What’s so degrading about a homeless person earning a little money as a roving wifi hotspot? Yes, they’re being exploited. They’re being paid for the same function that telephone poles perform, albeit with mobility. But at least they’re being paid to do something, which is better than lying around or bumming spare change or catching zees on a park bench…right?
South by Southwest attendees complained that this marketing scheme, an initiative by BBH Labs, was robbing Austin’s homeless of their dignity. This has led BBH chairman Emma Cookson to declare that her company has “pulled the plug and will not go forward with plans to continue the project in New York,” according to a 3.14 N.Y. Post interview with Kevin Fasick and Don Kaplan.
How else are the homeless going to earn a little coin? By going online and managing their investments? If I didn’t have a roof over my head I sure as hell wouldn’t turn down BBH’s offer. When the going gets tough the tough get going.
How different would this situation be if BBH Labs had offered to pay homeless guys to walk around with an advertising sandwich board in midtown Manhattan? Poor guys used to do this back in the 20th Century. Somebody should have taken them aside and said, “Hey, man…where’s your dignity?”
Remember when the homeless didn’t have a p.c. image as former math teachers, real estate agents, sports-equipment salespersons and stockbrokers who’ve temporarily fallen on hard times and are therefore without lodging, sustenance or credit cards? Remember when they used to be seen as bums and vagrants? As people who’d obviously experienced bad luck but also — can we be frank? — as likely victims of alcohol abuse or mental-health issues?
What would David Huddleston‘s Jeffrey Lebowski say about this? “Get a job, sir!”
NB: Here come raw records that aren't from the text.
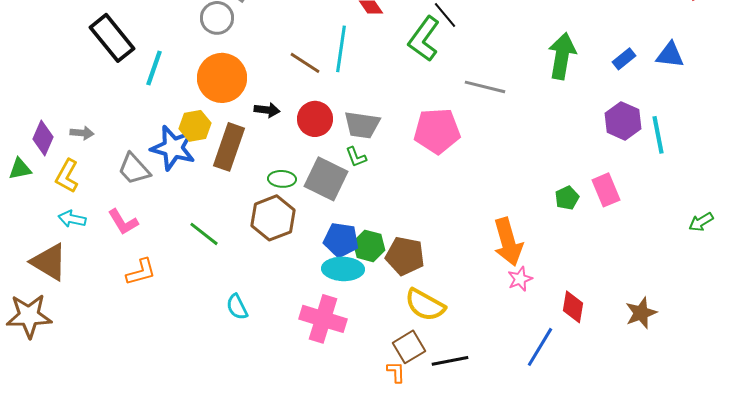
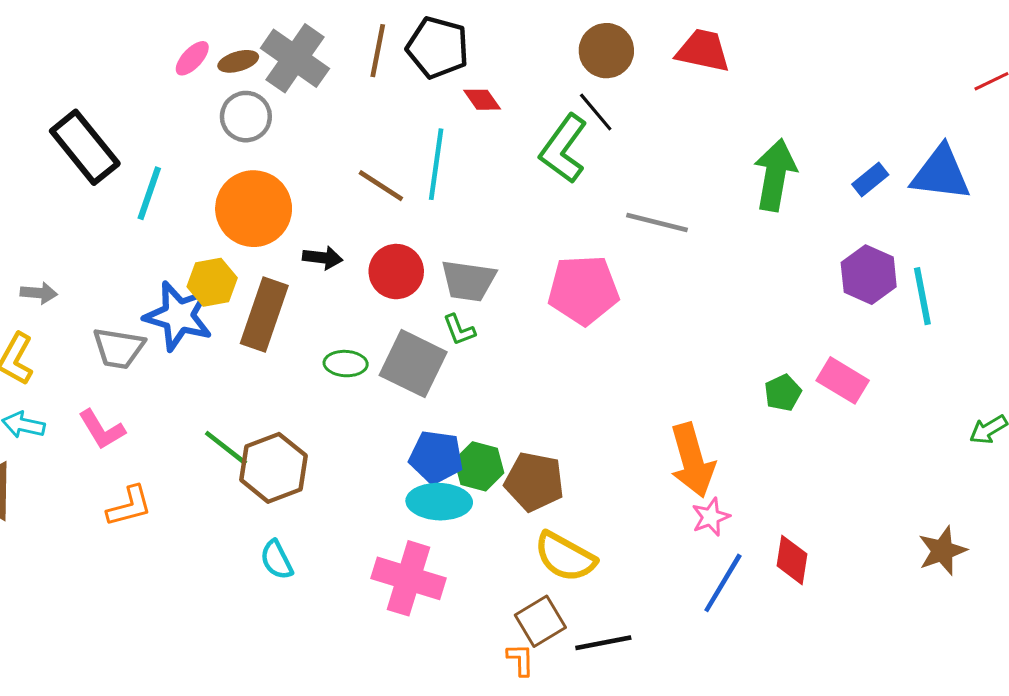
blue triangle: (670, 55) -> (941, 173), size x1.4
gray trapezoid: (134, 169) -> (119, 348), turned -39
pink rectangle: (606, 190) -> (843, 380), turned -36
brown hexagon: (273, 218) -> (274, 468), moved
brown star: (641, 313) -> (942, 551), moved
blue line: (540, 347) -> (723, 583), moved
But it’s a job that lowers my dignity, Mr. Lebowski. I may be homeless for the time being but I have a soul and I have rights and I have a dream that one day I’ll be back on my feet, earning my way with a steady gig and paying taxes and driving my own car and living in a nice apartment.
“And how do you think you’re going to get back on your feet?,” Lebowski would reply. “By complaining about your dignity to news reporters? Show some of the enterprising spirit that made this country great by doing whatever you can short of breaking the law to earn whatever you can, and by saving as much as you can until you can afford to start living in a decent place. Life isn’t easy, son. But I’ll tell you one thing for sure, and that’s that the bums will always lose! Condolences!”
Back in the late ’60s or early ’70s, Esquire magazine ran a photo-spread piece called “Bums.” They went down to the Lower East Side and found a few winos, and brought them uptown and fed them and cleaned them up and dressed them in the best elegant-smoothie clothes that money could buy, and took their picture in a studio. Some of the bums looked pretty good and pretty happy (at least while they were being photographed). They were definitely being exploited, these guys, but would they have been better off if Esquire hadn’t offer them money to take part in this little charade?
How come you never see any Asian homeless people?